Task description – Could you return all of the entries word for word, minus any pictures?

[Task data — start]

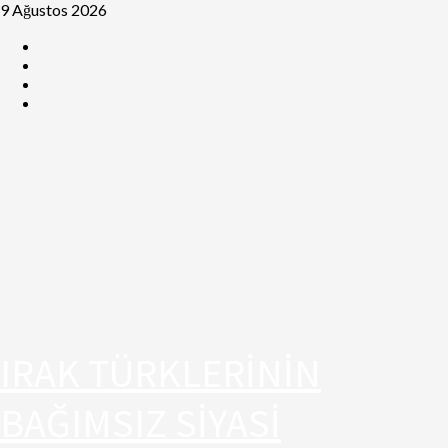
9 Ağustos 2026
IRAK TÜRKLERİNİN
BAĞIMSIZ SİYASİ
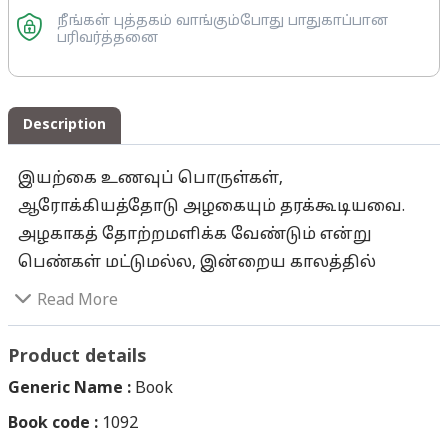
நீங்கள் புத்தகம் வாங்கும்போது பாதுகாப்பான
பரிவர்த்தனை
Description
இயற்கை உணவுப் பொருள்கள்,
ஆரோக்கியத்தோடு அழகையும் தரக்கூடியவை.
அழகாகத் தோற்றமளிக்க வேண்டும் என்று
பெண்கள் மட்டுமல்ல, இன்றைய காலத்தில்
ஆண்களுமே ஆசை கொள்கின்றனர். அதற்காக
Read More
செயற்கை முறையில் தயாரிக்கப்படும் அழகு
சாதனப் பொருள்களை வாங்கி
Product details
உபயோகிக்கின்றனர். அதனால் அழகுக்குப் பதில்
Generic Name :
Book
உடல் ஆரோக்கியம்தான் கெடுகிறது. ஆனால்,
Book code :
1092
நமக்கு எளிதில் கிடைக்கும் கீரை வகைகளில்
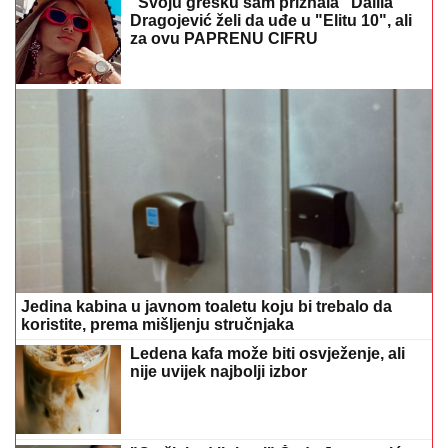
"Svoju grešku sam priznala" Dalila
Dragojević želi da uđe u "Elitu 10", ali
za ovu PAPRENU CIFRU
Jedina kabina u javnom toaletu koju bi trebalo da
koristite, prema mišljenju stručnjaka
Ledena kafa može biti osvježenje, ali
nije uvijek najbolji izbor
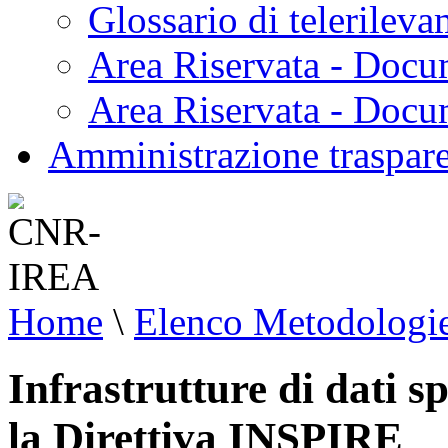
Glossario di telerilev
Area Riservata - Docu
Area Riservata - Doc
Amministrazione traspar
Home
\
Elenco Metodologi
Infrastrutture di dati s
la Direttiva INSPIRE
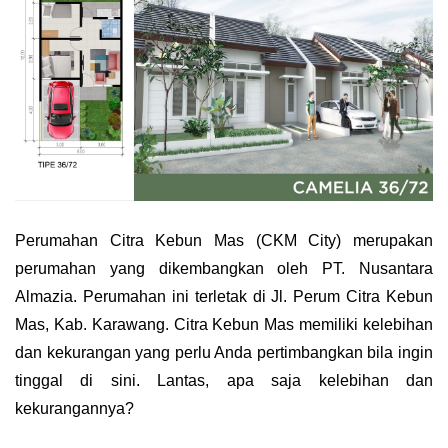
Perumahan Citra Kebun Mas (CKM City) merupakan 
perumahan yang dikembangkan oleh PT. Nusantara 
Almazia. Perumahan ini terletak di Jl. Perum Citra Kebun 
Mas, Kab. Karawang. Citra Kebun Mas memiliki kelebihan 
dan kekurangan yang perlu Anda pertimbangkan bila ingin 
tinggal di sini. Lantas, apa saja kelebihan dan 
kekurangannya?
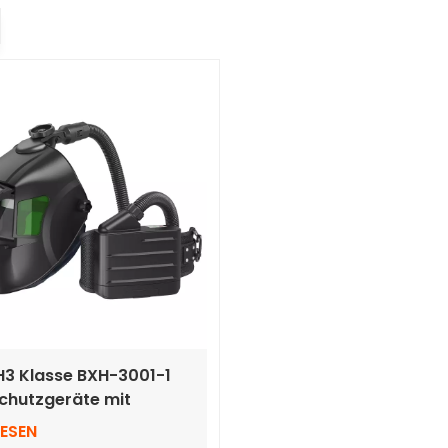
3 Klasse BXH-3001-1
chutzgeräte mit
atischer Verdunkelung
LESEN
elms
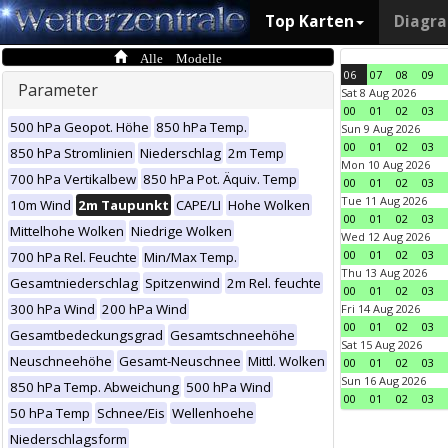
Top Karten
Diagr
Alle Modelle
06
07
08
09
Parameter
Sat 8 Aug 2026
00
01
02
03
500 hPa Geopot. Höhe
850 hPa Temp.
Sun 9 Aug 2026
00
01
02
03
850 hPa Stromlinien
Niederschlag
2m Temp
Mon 10 Aug 2026
700 hPa Vertikalbew
850 hPa Pot. Äquiv. Temp
00
01
02
03
Tue 11 Aug 2026
10m Wind
2m Taupunkt
CAPE/LI
Hohe Wolken
00
01
02
03
Mittelhohe Wolken
Niedrige Wolken
Wed 12 Aug 2026
00
01
02
03
700 hPa Rel. Feuchte
Min/Max Temp.
Thu 13 Aug 2026
Gesamtniederschlag
Spitzenwind
2m Rel. feuchte
00
01
02
03
300 hPa Wind
200 hPa Wind
Fri 14 Aug 2026
00
01
02
03
Gesamtbedeckungsgrad
Gesamtschneehöhe
Sat 15 Aug 2026
Neuschneehöhe
Gesamt-Neuschnee
Mittl. Wolken
00
01
02
03
Sun 16 Aug 2026
850 hPa Temp. Abweichung
500 hPa Wind
00
01
02
03
50 hPa Temp
Schnee/Eis
Wellenhoehe
Niederschlagsform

[Task data — finish]

Task solution –
9 Ağustos 2026
IRAK TÜRKLERİNİN
BAĞIMSIZ SİYASİ
நீங்கள் புத்தகம் வாங்கும்போது பாதுகாப்பான
பரிவர்த்தனை
Description
இயற்கை உணவுப் பொருள்கள்,
ஆரோக்கியத்தோடு அழகையும் தரக்கூடியவை.
அழகாகத் தோற்றமளிக்க வேண்டும் என்று
பெண்கள் மட்டுமல்ல, இன்றைய காலத்தில்
ஆண்களுமே ஆசை கொள்கின்றனர். அதற்காக
Read More
செயற்கை முறையில் தயாரிக்கப்படும் அழகு
சாதனப் பொருள்களை வாங்கி
Product details
உபயோகிக்கின்றனர். அதனால் அழகுக்குப் பதில்
Generic Name :
Book
உடல் ஆரோக்கியம்தான் கெடுகிறது. ஆனால்,
Book code :
1092
நமக்கு எளிதில் கிடைக்கும் கீரை வகைகளில்
"Svoju grešku sam priznala" Dalila
Dragojević želi da uđe u "Elitu 10", ali
za ovu PAPRENU CIFRU
Jedina kabina u javnom toaletu koju bi trebalo da
koristite, prema mišljenju stručnjaka
Ledena kafa može biti osvježenje, ali
nije uvijek najbolji izbor
Glossario di telerilev
Area Riservata - Docu
Area Riservata - Doc
Amministrazione traspar
Home
\
Elenco Metodologi
Infrastrutture di dati s
la Direttiva INSPIRE
Perumahan Citra Kebun Mas (CKM City) merupakan 
perumahan yang dikembangkan oleh PT. Nusantara 
Almazia. Perumahan ini terletak di Jl. Perum Citra Kebun 
Mas, Kab. Karawang. Citra Kebun Mas memiliki kelebihan 
dan kekurangan yang perlu Anda pertimbangkan bila ingin 
tinggal di sini. Lantas, apa saja kelebihan dan 
kekurangannya?
3 Klasse BXH-3001-1
chutzgeräte mit
atischer Verdunkelung
LESEN
elms
Top Karten
Diagr
Alle Modelle
06
07
08
09
Parameter
Sat 8 Aug 2026
00
01
02
03
500 hPa Geopot. Höhe
850 hPa Temp.
Sun 9 Aug 2026
00
01
02
03
850 hPa Stromlinien
Niederschlag
2m Temp
Mon 10 Aug 2026
700 hPa Vertikalbew
850 hPa Pot. Äquiv. Temp
00
01
02
03
Tue 11 Aug 2026
10m Wind
2m Taupunkt
CAPE/LI
Hohe Wolken
00
01
02
03
Mittelhohe Wolken
Niedrige Wolken
Wed 12 Aug 2026
00
01
02
03
700 hPa Rel. Feuchte
Min/Max Temp.
Thu 13 Aug 2026
Gesamtniederschlag
Spitzenwind
2m Rel. feuchte
00
01
02
03
300 hPa Wind
200 hPa Wind
Fri 14 Aug 2026
00
01
02
03
Gesamtbedeckungsgrad
Gesamtschneehöhe
Sat 15 Aug 2026
Neuschneehöhe
Gesamt-Neuschnee
Mittl. Wolken
00
01
02
03
Sun 16 Aug 2026
850 hPa Temp. Abweichung
500 hPa Wind
00
01
02
03
50 hPa Temp
Schnee/Eis
Wellenhoehe
Niederschlagsform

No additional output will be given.